Taking the Stairs Will Not Get You in Shape
Having failed to curb soda cup sizes, NYC mayor Mike Bloomberg has a new public health initiative: he is working to convince New Yorkers to take the stairs. This will accomplish nothing.
Specifically, Bloomberg has "issued an executive order requiring city agencies to promote the use of stairways and use smart design strategies for all new construction and major renovations." Going forward, more areas of New York City will have more staircases, and you will walk up those stairs more than you do now. You will, perhaps, take fewer elevators and escalators. You will climb a greater total number of stairs in your day to day life in New York City than you do now. Will this get you "in good shape?" No, it will not.
Look. Let's level with each other here. Yes, walking up a flight of stairs is better for you, physically speaking, than taking an elevator. You expend more calories climbing a flight of stairs, yes. But the gains that you will make from doing so are negligible. Taking the stairs, as a habit in the course of your day to day life, will make you more fit in the same way that stopping to pick pennies up off the ground will make you more rich.
Let's see here... "A 150-lb person must climb stairs for 6 hours and 30 minutes to burn the amount of calories in 1 lb of body fat." My friend, you are not even going to come close to that.

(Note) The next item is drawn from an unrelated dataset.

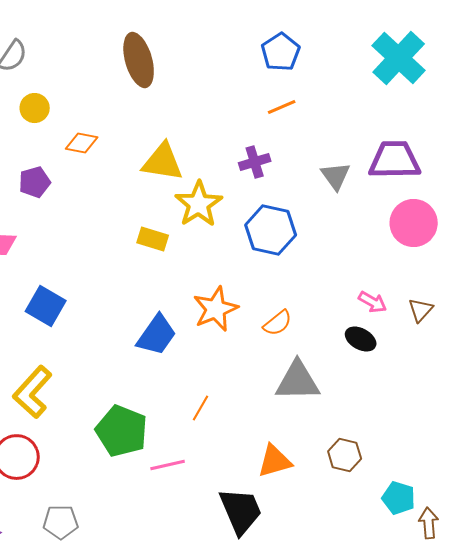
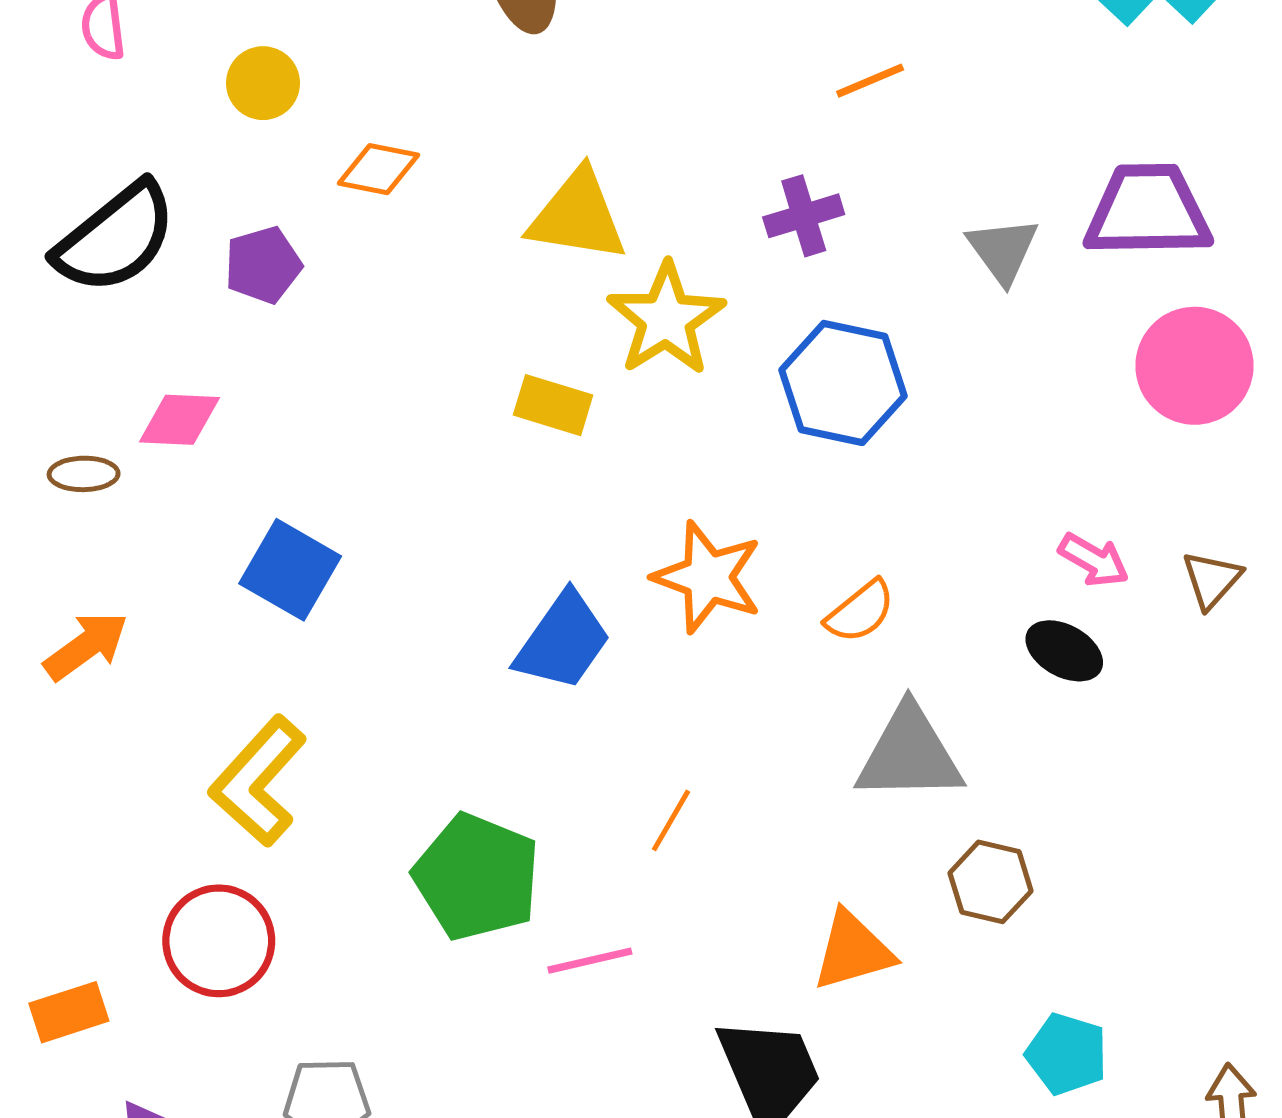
orange star: (216, 309) -> (708, 577), turned -30
brown hexagon: (345, 455) -> (990, 882), moved
cyan pentagon: (399, 498) -> (1067, 1054), moved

Even if you are a very enthusiastic adopter of Hizzonner's "climb the stairs more" proposal, you are going to climb the stairs maybe, oh, an extra two minutes per day? So, if you keep everything else in your life exactly the same, you should be able to burn off a little less than two pounds a year. Meanwhile, a quarter of our fellow New Yorkers are clinically obese.

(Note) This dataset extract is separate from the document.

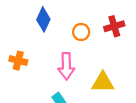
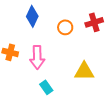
pink arrow: (66, 66) -> (37, 57), moved

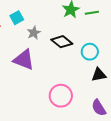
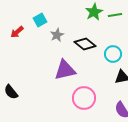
purple triangle: (24, 60) -> (65, 70), moved, turned -35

But of course you won't keep everything else the same. You'll reward yourself for taking the stairs. A few ice cream sundaes, and that entire caloric gain is shot. You also won't be really working to go up the stairs. You won't be sprinting up the stairs at full tilt. You'll be ambling on up those stairs, slowly. This is not a workout. This is normal functional human movement. "Taking the stairs more" is a prime example of an an activity that people are told to do that will make them think they are engaged in "exercise," without really offering them the benefits of actual exercise. If you are interested in climbing stairs as an exercise to gain true health benefits, you should be sprinting up and down the longest staircase you can find, dozens of times per day. Or at least entering that race up the Empire State Building.